Though he is set to retire abroad, Mr. Rymer had plenty of advice to offer the VI.

“The territory is hurting,” he said. “It looks like a third world country now, and we are not. Every time I fly back home and I get off [the plane], it’s like a sucker punch. It hurts to see it.”

He recommended starting with straightforward steps.

“You come out of the airport and the stuff — it needs to clean up,” he said. “Even if you can’t get all the buildings done: clean up, fix the roads. It’s just terrible.”

Mr. Rymer also called for a territory-wide strategy to tackle such issues.

“I don’t think enough is being done,” he said. “I was hoping that this new government would have had a plan for roadworks across the whole territory.”

Though he said successive governments have not lived up to expectations over the years, he still has high hopes for the current administration.

“They just got in, so I am willing to give them a little more time,” he said. “They are young and energetic people. They are smart people. So I don’t see the reason they can’t get it together.”

Recent progress

He added that some progress has been made in recent years.

“The government did a good job in getting American Airlines back, which helps,” he said. “But I think we need a lot more attention. I want to see them just start doing more.”

The performer added that the VI has a lot to offer visitors.

“The territory itself, it still draws people in because of the sailing, the beaches,” he said. “That’s not going to change. It would be nice to see more done.”

Storm struggles

Mr. Rymer said he has been through a lot in recent years with his restaurant and his 21-room hotel, which opened in 2019 after delays caused by Hurricane Irma.

“The restaurant, the Gazebo, got knocked down several times,” he said. “Sometimes the swell was getting really high and sometimes knocked it down. We just rebuilt it and kept going. It was always a battle between the ocean and myself.”

When Irma struck, the hotel was under construction and he was traveling in Africa.

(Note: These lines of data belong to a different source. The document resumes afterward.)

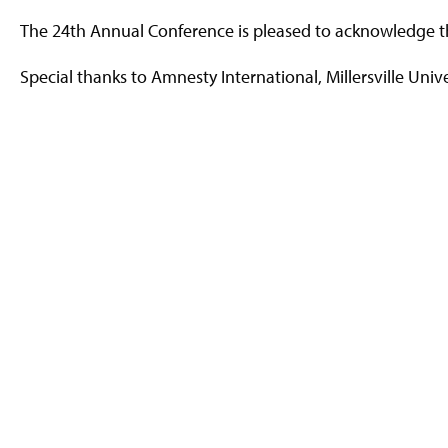
The 24th Annual Conference is pleased to acknowledge the
Special thanks to Amnesty International, Millersville Univ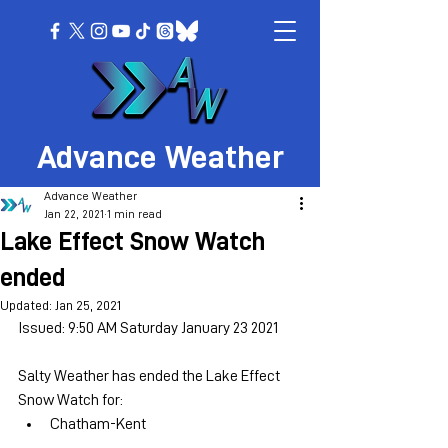
Advance Weather
Advance Weather
Jan 22, 2021
1 min read
Lake Effect Snow Watch
ended
Updated:
Jan 25, 2021
Issued: 9:50 AM Saturday January 23 2021
Salty Weather has ended the Lake Effect 
Snow Watch for:
Chatham-Kent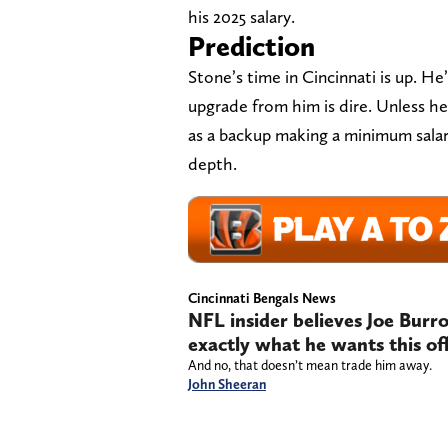
his 2025 salary.
Prediction
Stone’s time in Cincinnati is up. He
upgrade from him is dire. Unless he
as a backup making a minimum salary
depth.
Cincinnati Bengals News
NFL insider believes Joe Burr
exactly what he wants this of
And no, that doesn’t mean trade him away.
John Sheeran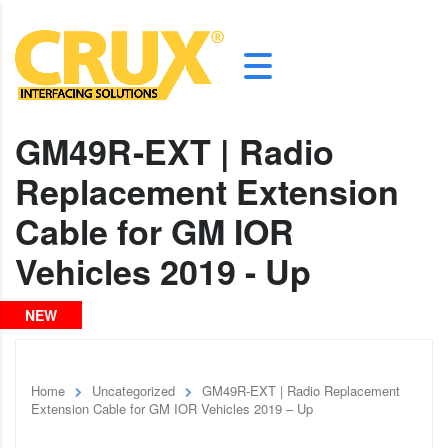
GM49R-EXT | Radio
Replacement Extension
Cable for GM IOR
Vehicles 2019 - Up
NEW
Home
Uncategorized
GM49R-EXT | Radio Replacement
Extension Cable for GM IOR Vehicles 2019 – Up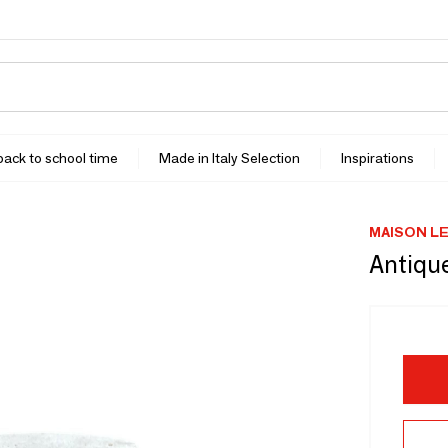
 back to school time
Made in Italy Selection
Inspirations
MAISON L
Antique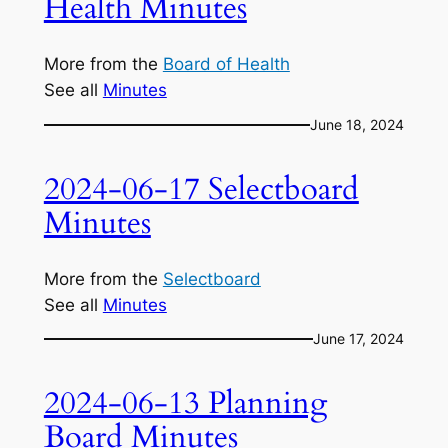
Health Minutes
More from the
Board of Health
See all
Minutes
June 18, 2024
2024-06-17 Selectboard
Minutes
More from the
Selectboard
See all
Minutes
June 17, 2024
2024-06-13 Planning
Board Minutes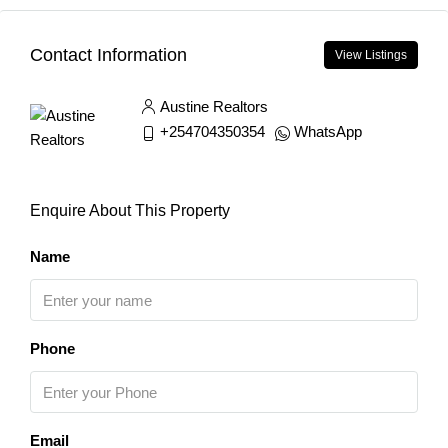
Contact Information
View Listings
Austine Realtors
+254704350354
WhatsApp
Enquire About This Property
Name
Phone
Email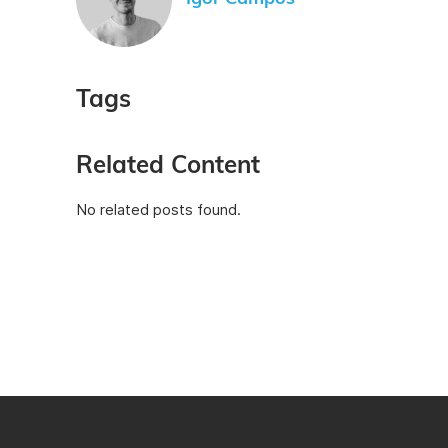
Tags
Related Content
No related posts found.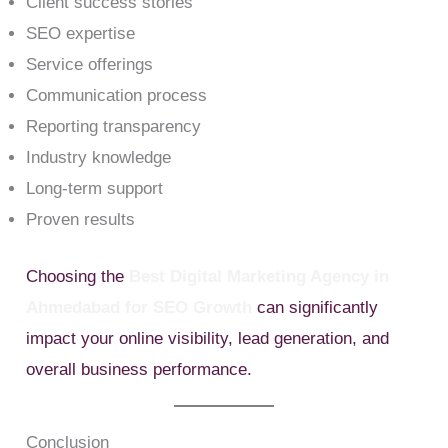
Client success stories
SEO expertise
Service offerings
Communication process
Reporting transparency
Industry knowledge
Long-term support
Proven results
Choosing the
Best Digital Marketing Agency in
Ahmedabad for SEO Growth
can significantly
impact your online visibility, lead generation, and
overall business performance.
Conclusion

“The hotel was not too bad,” he said. “We didn’t have the doors and windows in yet. It just kind of blew through it. But the restaurant, it really got hit. It took out the whole floor, whole kitchen. Everything was gone.”

Since he was away from the territory, he was only able to see the destruction in photos at first.

“I saw pictures, but nobody showed me the pictures of the inside,” he said. “They just showed me the pictures of the outside, and it looked good. And then when I got back here everything was gone inside. It was very shocking.”